There are many factors related to implant such as length, shape, and surface characteristics needed for implant efficacy. Due to this, all included studies reported the need for long-term and detailed research in order to confirm their data. Only one study stated that using splinted restoration will decrease marginal bone loss.17 Other studies concluded that there is no difference in using splinted or nonsplinted regarding marginal bone loss.18,19 However, de Souza Batista et al.18 stated that although there is no difference in marginal bone loss, using splinted restoration will reduce implant failure. It is believed that utilizing a greater number of implants and abutments to support a fixed restoration reduces the risk of implant failure due to decreased implant mobility.20

Two systematic reviews investigated prostheses complications as well as implant failure.17,18 de Souza Batista et al.18 stated that there was no difference in prostheses complication regarding single and multiunit restoration. However, splinted restoration has lower implant failure. The connection makes the restorations more stable and reduces the transformed stress to crestal bone, which will make the survival rate higher.20 Also, it was determined that single and multiunit restoration had the similar effect on peri-implantitis and implant loss.

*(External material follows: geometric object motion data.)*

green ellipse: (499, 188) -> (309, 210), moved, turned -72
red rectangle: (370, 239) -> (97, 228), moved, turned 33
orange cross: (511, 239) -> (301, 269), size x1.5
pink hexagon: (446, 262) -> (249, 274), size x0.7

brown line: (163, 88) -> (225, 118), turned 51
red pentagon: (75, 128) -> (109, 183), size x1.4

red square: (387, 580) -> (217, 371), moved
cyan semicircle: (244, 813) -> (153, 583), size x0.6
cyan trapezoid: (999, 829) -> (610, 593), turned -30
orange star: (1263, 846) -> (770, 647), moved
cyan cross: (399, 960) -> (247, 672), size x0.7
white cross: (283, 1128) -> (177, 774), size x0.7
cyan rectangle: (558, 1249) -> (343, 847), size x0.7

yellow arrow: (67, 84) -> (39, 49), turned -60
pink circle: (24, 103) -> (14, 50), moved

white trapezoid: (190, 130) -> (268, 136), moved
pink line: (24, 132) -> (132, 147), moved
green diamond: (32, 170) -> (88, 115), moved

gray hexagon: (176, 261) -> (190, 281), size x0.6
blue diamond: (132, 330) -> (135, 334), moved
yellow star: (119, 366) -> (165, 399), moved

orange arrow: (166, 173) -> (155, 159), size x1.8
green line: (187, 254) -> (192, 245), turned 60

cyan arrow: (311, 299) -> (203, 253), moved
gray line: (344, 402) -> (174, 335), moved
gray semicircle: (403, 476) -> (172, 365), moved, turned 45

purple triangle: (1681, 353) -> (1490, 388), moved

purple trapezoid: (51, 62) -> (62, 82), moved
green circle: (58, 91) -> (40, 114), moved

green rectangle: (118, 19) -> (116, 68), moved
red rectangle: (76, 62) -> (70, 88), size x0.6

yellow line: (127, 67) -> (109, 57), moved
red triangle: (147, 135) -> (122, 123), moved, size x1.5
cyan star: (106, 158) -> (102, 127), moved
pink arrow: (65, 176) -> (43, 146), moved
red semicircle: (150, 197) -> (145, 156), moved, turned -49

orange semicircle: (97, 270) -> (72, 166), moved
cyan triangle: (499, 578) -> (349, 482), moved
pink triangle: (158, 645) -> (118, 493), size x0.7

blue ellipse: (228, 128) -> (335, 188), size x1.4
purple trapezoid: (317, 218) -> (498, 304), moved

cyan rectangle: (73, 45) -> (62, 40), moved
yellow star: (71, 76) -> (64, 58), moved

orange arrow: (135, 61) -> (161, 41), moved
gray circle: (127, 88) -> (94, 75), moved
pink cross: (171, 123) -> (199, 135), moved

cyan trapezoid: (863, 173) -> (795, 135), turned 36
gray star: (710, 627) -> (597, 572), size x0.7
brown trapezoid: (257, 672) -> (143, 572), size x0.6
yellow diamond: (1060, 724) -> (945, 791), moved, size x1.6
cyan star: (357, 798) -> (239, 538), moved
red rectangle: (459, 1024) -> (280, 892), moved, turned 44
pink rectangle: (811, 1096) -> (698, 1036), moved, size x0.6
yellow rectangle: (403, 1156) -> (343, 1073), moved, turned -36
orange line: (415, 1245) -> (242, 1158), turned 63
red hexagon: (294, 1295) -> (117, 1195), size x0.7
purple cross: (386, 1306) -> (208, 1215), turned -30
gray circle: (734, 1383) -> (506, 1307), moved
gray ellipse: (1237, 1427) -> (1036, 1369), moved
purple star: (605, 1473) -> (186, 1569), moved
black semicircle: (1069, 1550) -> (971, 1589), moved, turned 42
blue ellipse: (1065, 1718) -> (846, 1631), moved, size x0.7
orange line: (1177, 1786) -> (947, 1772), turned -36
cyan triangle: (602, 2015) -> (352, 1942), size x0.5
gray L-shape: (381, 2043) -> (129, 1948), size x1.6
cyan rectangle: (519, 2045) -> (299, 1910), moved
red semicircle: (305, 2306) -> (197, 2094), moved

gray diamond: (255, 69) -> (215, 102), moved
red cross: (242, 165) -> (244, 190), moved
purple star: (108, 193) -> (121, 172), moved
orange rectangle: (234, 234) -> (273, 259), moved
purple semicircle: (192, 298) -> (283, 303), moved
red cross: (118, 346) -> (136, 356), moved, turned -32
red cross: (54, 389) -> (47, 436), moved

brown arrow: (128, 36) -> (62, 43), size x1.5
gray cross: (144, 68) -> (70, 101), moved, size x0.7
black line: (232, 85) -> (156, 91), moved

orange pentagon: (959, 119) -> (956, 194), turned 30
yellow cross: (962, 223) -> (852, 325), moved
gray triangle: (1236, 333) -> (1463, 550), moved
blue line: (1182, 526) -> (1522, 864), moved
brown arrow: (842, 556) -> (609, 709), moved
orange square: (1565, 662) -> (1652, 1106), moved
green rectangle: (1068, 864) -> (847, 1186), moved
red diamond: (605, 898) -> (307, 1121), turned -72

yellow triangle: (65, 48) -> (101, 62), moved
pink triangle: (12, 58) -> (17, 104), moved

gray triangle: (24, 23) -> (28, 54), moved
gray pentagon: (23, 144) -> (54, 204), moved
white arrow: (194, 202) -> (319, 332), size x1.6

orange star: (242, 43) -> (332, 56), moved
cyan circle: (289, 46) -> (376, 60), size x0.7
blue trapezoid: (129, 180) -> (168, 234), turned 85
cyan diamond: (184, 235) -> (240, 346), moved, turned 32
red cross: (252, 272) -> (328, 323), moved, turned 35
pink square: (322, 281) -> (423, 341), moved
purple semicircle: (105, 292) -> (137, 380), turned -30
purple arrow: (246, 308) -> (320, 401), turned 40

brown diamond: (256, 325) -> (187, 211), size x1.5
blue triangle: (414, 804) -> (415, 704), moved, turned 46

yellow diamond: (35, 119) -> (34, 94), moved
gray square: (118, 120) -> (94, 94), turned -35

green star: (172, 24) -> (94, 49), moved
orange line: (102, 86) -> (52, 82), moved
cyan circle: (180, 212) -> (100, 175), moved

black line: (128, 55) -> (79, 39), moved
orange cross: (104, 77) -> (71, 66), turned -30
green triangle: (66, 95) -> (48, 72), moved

Clinically, splinting posterior maxillary implants could reduce retention loss due to biomechanical forces.18 Kadkhodazadeh et al.17 investigated short-term and long-term complications with the prostheses. Although there was no significant difference in short-term complications, cantilever prostheses had a lower success rate in the long-term period. The problem might be caused by uneven force distribution in cantilever prostheses.21

Only one study by Afrashtehfar et al.19 investigated the short and extra short implants. They stated that there is no difference in using splinted or nonsplinted restoration, but more clinical trials with larger sample size and durations are needed.

The result of this overview of review must be interpreted with caution, as there is a limited number of systematic reviews and meta-analyses included. Further analysis with more clinical and overview of reviews should be done to get a clear clinical picture for splinted and nonsplinted restorations.


Based on the evidence in this overview of review, splinted implant restorations to adjacent tooth have a higher survival rate than nonsplinted restorations. This overview review suggests that splinting implants to adjacent tooth is an affordable and effective solution for treating partially edentulous patients.